Any insights on this or if anyone could point to which file in the Jena
code too look into, might help.
Thanks,
Aayush.
Re: Handling Deleted nodes in TDB2 storage
Posted by brain <br...@analyticservice.net>.
Hi Aayush,
Here are some code snippets maybe help.
org.apache.jena.tdb2.store.StorageTDB
/** Delete a tuple */
public void delete( Tuple<NodeId> t ) {
if ( tupleLen != t.len() )
throw new TDBException(format("Mismatch: deleting tuple of length %d from a table of tuples of length %d", t.len(), tupleLen));
for ( TupleIndex index : indexes ) {
if ( index == null )
continue;
index.delete( t );
}
}
org.apache.jena.tdb2.store.tupletable.TupleTable
/** Delete a tuple */
public void delete( Tuple<NodeId> t ) {
if ( tupleLen != t.len() )
throw new TDBException(format("Mismatch: deleting tuple of length %d from a table of tuples of length %d", t.len(), tupleLen));
for ( TupleIndex index : indexes ) {
if ( index == null )
continue;
index.delete( t );
}
}
org.apache.jena.tdb2.store.tupletable.TupleIndexRecord
@Override
protected void performDelete(Tuple<NodeId> tuple) {
Record r = TupleLib.record(factory, tuple, tupleMap);
index.delete(r);
}
org.apache.jena.dboe.trans.bplustree.BPlusTree
public boolean delete(Record record) {
return this.deleteAndReturnOld(record) != null;
}
public Record deleteAndReturnOld(Record record) {
this.startUpdateBlkMgr();
BPTreeNode root = this.getRootWrite();
Record r = BPTreeNode.delete(root, record);
this.releaseRootWrite(root);
this.finishUpdateBlkMgr();
return r;
}
> On Jan 13, 2022, at 2:33 PM, Aayush Yadav <aa...@gmail.com> wrote:
>
> Hi,
>
> I just had a query regarding how JENA handles deleted nodes in TDB2? I read
> in the documentation and even saw while implementing, that the nodes that
> are deleted are not removed from storage until compact is run. So how are
> these nodes handled exactly? By handled I mean, how does compact know which
> nodes to delete from storage, and how does running select all skip these
> triples?
>
> Any insights on this or if anyone could point to which file in the Jena
> code too look into, might help.
>
> Thanks,
> Aayush.
Re: Handling Deleted nodes in TDB2 storage
Posted by Aayush Yadav <aa...@gmail.com>.
Hi,
Thanks Brain and Andy.
Got it.
Regards,
Aayush.
On Thu, Jan 13, 2022, 3:34 PM Andy Seaborne <an...@apache.org> wrote:
>
>
> On 13/01/2022 06:33, Aayush Yadav wrote:
> > Hi,
> >
> > I just had a query regarding how JENA handles deleted nodes in TDB2? I
> read
> > in the documentation and even saw while implementing, that the nodes that
> > are deleted are not removed from storage until compact is run. So how are
> > these nodes handled exactly?

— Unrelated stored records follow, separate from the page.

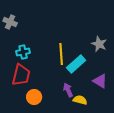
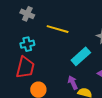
gray cross: (10, 22) -> (27, 14), moved
yellow line: (61, 54) -> (58, 29), moved, turned -70

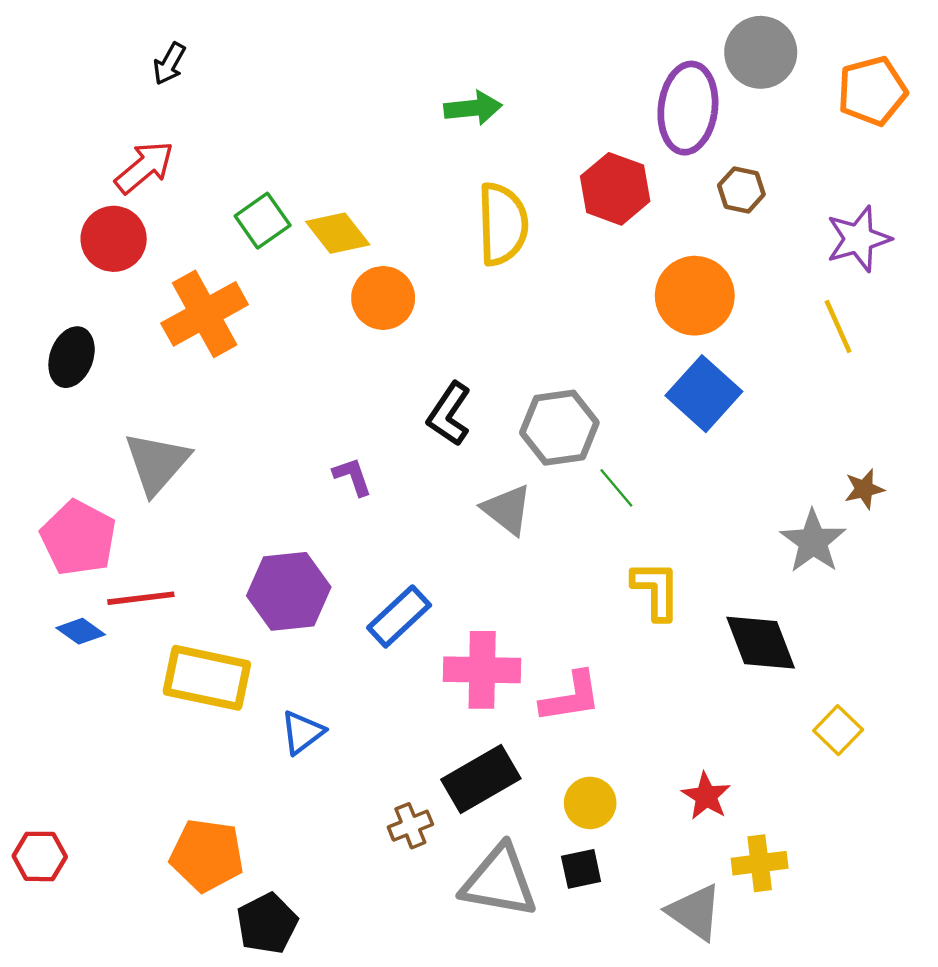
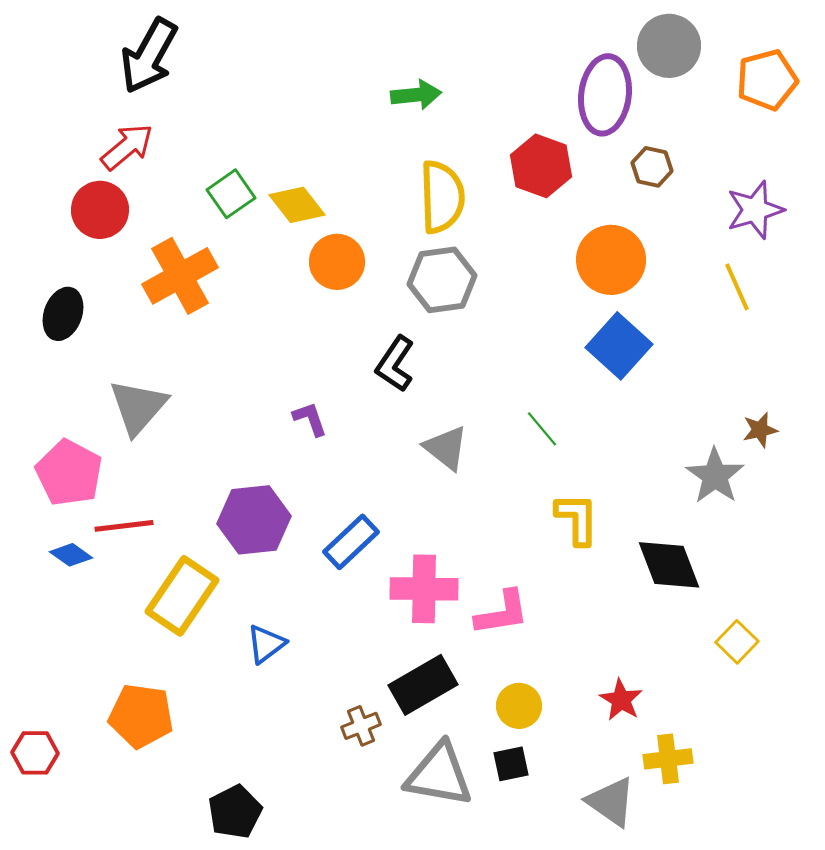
black arrow: (169, 64) -> (149, 56), size x2.0
gray hexagon: (559, 428) -> (442, 280), moved
yellow rectangle: (207, 678) -> (182, 596), turned -68
orange pentagon: (207, 855) -> (141, 716), moved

By handled I mean, how does compact know
> which
> > nodes to delete from storage, and how does running select all skip these
> > triples?
> >
> > Any insights on this or if anyone could point to which file in the Jena
> > code too look into, might help.
> >
> > Thanks,
> > Aayush.
> >
>
> Triples/quads become unreachable from the current roots of the indexes.
>
> The only nodes to keep are these accessible from triples that are
> reachable from the current roots.
>
> Compact performed by copying the current view of the database and
> (optionally) throwing away the old one.
>
> The copy is of the current state of the database. If a node isn't
> reached when copying, it isn't in the new node table. (Same for
> triples/quads.)
>
> There is no reference counting of nodes - too expensive and not simple
> because of transactions having different views of the database and may
> abort, not commit.
>
> In TDB2, there are subdirectories "Data-0001" etc The highest number
> Data* sub-directory is the active one. The rest are no longer used - you
> can zip+moved them elsewhere as a record of the database at a point in
> time or just delete them.
>
> Andy
>
>
>
>
Re: Handling Deleted nodes in TDB2 storage
Posted by Andy Seaborne <an...@apache.org>.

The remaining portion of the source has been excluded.